I find it interesting to note that we usually judge the Inquisition as totally irrational and wild, but in this case -it struck me-the Church condemns him to "house arrest", without even sending him to prison! This is not a minor issue; Galileo was moving mankind from his place, the maximum creation of God, the center of creation! And still, they only sentenced him to house arrest? ...!?
Well, let's continue.
Many times we find that Genesis commentators wonder why the author does not speak of the creation of darkness but of the creation of light; and they try to explain it, in general, arguing that darkness is associated with evil and light with good; but in the text there is no reason to believe that darkness represents evil; itīs simply that before the light it was dark and after the light it was not.
I think we should remember that outer space is dark by nature because it lacks atmosphere and the light has no way to spread and create that feeling of being surrounded by light that is so familiar to us.
It is important-critical we might say- not to forget that when talking of Genesis and, obviously, of the Bible, we are usually in the area of religion. Therefore the text tries to leave -at all times-religious teachings to those who read it, as that's the main reason of all these writingsī existence: to lead man in his spiritual journey.
At last, when the time of the creation of man comes, he says: "Let us make man in Our image, according to Our likeness; and let them rule over the fish of the sea ...". Behold the most accurate reference of man as Godīs representative stand before what was created on earth; that he will command about animals and plants, and that this allocation entails the enormous responsibility of caring for them.

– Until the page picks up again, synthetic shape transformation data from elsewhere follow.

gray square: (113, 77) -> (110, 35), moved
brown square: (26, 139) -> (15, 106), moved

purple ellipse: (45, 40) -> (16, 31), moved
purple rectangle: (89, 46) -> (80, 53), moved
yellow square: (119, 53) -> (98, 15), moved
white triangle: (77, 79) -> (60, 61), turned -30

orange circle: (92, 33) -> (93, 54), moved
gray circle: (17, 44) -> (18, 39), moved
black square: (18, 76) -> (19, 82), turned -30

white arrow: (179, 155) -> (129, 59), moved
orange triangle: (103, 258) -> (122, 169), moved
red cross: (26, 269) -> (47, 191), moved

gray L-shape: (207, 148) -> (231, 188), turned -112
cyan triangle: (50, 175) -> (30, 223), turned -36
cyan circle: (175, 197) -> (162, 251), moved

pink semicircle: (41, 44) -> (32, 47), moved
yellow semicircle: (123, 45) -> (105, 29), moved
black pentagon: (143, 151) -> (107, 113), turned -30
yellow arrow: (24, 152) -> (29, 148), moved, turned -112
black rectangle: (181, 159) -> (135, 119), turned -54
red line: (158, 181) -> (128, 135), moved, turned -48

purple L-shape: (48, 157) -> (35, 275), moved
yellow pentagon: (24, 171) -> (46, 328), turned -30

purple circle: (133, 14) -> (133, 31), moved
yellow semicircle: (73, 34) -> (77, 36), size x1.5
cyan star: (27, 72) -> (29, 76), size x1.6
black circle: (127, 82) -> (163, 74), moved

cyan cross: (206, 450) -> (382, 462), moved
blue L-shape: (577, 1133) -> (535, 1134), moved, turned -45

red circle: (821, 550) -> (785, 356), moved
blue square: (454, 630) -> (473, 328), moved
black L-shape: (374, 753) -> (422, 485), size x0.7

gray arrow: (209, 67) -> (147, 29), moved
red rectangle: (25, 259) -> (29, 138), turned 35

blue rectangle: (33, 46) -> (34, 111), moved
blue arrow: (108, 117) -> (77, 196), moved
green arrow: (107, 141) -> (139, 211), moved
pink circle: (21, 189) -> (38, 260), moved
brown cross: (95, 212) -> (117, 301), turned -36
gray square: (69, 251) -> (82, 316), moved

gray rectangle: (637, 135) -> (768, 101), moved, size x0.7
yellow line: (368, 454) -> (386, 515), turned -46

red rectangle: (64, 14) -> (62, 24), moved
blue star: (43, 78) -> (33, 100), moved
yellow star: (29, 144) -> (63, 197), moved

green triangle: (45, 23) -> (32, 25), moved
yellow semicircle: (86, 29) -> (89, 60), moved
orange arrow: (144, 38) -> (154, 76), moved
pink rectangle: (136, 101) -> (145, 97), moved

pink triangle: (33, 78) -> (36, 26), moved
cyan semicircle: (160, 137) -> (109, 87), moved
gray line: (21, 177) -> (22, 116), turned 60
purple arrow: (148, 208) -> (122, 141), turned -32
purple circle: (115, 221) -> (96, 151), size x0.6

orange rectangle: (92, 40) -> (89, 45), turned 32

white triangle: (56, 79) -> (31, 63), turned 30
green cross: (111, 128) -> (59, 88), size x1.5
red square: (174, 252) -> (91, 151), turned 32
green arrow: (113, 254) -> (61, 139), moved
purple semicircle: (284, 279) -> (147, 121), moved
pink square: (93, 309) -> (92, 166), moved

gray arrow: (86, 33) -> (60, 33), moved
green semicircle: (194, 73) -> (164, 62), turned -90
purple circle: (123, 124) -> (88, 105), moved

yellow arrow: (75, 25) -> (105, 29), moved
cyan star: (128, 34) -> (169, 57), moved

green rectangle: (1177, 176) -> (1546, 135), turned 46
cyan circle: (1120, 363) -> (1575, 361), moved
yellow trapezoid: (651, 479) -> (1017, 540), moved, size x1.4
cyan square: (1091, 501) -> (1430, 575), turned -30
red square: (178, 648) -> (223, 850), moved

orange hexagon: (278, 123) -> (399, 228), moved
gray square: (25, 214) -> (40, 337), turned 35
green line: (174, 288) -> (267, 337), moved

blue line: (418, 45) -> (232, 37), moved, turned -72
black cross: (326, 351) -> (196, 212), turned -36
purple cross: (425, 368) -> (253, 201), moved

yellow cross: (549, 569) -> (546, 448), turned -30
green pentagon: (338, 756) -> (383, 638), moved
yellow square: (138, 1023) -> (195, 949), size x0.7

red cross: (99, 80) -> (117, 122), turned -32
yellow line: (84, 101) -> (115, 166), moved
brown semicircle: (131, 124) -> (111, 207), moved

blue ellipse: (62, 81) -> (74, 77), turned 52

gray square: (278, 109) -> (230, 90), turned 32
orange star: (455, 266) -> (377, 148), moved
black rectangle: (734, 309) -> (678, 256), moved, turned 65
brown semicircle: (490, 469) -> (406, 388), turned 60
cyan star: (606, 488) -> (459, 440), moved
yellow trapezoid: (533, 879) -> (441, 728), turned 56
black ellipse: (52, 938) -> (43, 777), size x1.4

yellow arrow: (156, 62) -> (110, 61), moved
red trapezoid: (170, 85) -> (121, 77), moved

I happened to find people who, mistaking this paragraph, feel entitled to do anything to animals and plants because "God sent them" ...!? The famous "power" It is clear that we can misinterpret sacred texts and adapt them to our interests or needs as we see fit, but we should not do so.
God is above all a merciful and loving father, and nowhere does He give the mandate that we can mistreat animals or subjugate others; quite the opposite. Just read the teachings of Jesus and His exhortations: "Love your neighbor as yourself", "forgive seventy times seven." In fact, we should not overlook His intention that sustenance should be vegetarian, as the hagiographer remarks: "Look, to you I give all the seed-bearing plants everywhere on the surface of the earth, and all the trees with seed-bearing fruit; this will be your food. And to all the wild animals, all the birds of heaven and all the living creatures that creep along the ground, I give all the foliage of the plants as their food ". In this paragraph it is clear the intention to convey the idea, indication or teaching that -as plants are there for sustenance- man must protect and respect all animal life.
Undoubtedly man, being intelligent, can make that discrimination -discrimination that animals are unable to perform. However, after the flood we feel that God is resigned to the view that it is too much to ask, "Never again will I curse the earth because of human beings, because their heart contrives evil from their infancy. Never again will I strike down every living thing as I have done "(Genesis 8:21), and thereafter He allows them to eat animals (Genesis 9:1-5).
Well, beyond what we have for lunch, it is interesting to notice that God is presented in the Bible as a loving, merciful father who gives up His designs or renews them depending on the struggles with His children, with this Humanity, with His obstinate chosen people, as we read throughout the Old Testament more than once.